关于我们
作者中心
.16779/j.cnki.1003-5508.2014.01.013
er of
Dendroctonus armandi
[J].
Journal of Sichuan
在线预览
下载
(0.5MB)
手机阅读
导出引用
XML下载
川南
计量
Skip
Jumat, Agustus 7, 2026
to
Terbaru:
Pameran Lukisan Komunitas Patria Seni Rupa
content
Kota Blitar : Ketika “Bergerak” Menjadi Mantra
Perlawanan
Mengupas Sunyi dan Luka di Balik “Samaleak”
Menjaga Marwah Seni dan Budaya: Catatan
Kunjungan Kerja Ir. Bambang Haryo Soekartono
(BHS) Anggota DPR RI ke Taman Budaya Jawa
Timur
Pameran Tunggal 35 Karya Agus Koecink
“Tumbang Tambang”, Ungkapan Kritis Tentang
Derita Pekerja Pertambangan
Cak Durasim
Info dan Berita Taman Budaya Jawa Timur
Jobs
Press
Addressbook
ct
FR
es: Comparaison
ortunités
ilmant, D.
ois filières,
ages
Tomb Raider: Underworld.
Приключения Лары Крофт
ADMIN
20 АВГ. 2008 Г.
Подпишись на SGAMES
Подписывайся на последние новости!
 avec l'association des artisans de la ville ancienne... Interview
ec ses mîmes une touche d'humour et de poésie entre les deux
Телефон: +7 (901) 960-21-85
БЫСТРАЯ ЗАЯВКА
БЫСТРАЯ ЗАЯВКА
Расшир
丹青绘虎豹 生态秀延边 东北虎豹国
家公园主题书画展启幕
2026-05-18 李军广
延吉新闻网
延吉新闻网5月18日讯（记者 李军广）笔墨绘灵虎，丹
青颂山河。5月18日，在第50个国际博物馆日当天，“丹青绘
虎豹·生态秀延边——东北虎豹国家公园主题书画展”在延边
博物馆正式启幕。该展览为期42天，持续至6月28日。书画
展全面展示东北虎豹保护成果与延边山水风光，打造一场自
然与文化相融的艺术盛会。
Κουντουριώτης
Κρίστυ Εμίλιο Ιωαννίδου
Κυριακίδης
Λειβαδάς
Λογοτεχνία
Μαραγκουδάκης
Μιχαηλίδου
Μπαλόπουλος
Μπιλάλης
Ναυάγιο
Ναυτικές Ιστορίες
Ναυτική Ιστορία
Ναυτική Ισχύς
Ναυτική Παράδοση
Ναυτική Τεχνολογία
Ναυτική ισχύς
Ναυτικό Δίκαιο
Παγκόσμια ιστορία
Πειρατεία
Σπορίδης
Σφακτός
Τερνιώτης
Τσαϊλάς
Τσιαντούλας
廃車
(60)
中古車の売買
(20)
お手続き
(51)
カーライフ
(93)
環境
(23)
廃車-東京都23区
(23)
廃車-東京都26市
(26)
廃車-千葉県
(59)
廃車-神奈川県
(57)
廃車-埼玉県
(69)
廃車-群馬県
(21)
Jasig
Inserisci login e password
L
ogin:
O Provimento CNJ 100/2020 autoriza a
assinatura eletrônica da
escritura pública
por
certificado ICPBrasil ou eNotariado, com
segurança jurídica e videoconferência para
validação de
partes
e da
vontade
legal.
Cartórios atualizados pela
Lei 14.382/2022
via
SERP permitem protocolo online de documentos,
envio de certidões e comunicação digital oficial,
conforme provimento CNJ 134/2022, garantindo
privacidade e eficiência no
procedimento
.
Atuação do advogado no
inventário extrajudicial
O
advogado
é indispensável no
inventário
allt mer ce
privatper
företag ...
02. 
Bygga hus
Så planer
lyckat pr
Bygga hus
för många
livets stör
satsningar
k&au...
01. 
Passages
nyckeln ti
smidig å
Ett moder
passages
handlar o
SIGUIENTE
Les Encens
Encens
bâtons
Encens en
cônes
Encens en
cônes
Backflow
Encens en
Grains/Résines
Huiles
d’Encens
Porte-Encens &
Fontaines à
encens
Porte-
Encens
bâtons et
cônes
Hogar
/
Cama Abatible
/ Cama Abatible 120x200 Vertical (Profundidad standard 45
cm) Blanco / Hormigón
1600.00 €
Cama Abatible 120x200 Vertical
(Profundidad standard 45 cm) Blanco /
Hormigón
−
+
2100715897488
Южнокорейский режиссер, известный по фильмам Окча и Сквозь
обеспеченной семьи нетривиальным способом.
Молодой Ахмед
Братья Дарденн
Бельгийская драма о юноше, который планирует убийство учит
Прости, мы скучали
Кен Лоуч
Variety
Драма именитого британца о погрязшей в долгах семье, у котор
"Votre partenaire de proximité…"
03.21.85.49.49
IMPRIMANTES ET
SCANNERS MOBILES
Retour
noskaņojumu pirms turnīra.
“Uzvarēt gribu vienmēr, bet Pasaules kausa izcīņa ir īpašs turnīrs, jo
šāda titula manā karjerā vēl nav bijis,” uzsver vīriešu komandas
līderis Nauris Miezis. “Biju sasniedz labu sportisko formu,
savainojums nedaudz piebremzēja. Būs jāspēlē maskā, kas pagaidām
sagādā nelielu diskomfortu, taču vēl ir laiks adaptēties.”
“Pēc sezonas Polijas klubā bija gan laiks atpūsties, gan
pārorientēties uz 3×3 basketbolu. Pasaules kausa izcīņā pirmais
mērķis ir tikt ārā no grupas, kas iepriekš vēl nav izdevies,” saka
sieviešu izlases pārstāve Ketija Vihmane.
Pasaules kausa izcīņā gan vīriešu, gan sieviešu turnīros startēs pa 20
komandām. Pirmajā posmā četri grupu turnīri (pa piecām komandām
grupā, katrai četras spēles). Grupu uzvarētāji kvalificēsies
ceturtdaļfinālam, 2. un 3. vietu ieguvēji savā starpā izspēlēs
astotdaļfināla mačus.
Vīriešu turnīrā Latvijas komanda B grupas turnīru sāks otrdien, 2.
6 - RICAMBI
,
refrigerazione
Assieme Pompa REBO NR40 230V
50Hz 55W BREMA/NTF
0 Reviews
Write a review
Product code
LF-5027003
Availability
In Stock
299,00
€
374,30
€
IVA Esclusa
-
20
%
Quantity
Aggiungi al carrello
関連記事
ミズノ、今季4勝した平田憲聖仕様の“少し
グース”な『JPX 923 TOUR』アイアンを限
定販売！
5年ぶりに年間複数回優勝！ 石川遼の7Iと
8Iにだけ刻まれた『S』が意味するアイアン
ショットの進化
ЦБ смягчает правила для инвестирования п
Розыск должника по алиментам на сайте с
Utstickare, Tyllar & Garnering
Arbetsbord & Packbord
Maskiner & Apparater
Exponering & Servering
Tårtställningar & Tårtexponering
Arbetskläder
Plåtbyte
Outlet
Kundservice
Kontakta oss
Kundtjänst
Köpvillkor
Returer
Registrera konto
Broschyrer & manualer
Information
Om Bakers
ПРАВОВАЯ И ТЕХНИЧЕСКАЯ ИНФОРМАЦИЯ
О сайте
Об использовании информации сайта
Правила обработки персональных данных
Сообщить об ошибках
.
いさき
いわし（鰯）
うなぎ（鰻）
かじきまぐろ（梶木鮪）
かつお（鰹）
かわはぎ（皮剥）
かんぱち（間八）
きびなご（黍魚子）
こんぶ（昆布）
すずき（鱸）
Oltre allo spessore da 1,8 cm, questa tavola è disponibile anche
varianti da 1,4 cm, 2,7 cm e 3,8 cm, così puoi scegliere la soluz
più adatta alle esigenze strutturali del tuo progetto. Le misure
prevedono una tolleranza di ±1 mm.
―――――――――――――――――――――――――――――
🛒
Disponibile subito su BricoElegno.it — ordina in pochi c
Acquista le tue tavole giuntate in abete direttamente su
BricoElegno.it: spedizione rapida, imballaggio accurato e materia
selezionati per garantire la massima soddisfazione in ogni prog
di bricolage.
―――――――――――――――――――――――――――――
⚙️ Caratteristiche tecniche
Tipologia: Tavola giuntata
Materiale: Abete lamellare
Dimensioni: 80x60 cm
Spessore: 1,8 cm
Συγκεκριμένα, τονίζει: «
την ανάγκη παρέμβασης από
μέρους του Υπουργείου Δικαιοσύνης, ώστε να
+===+
PROBLEM REQUIREMENTS:
When a line in the listing above holds "Abatible", include it in the tally; report only the tally.

REPLY TO THE TASK:
3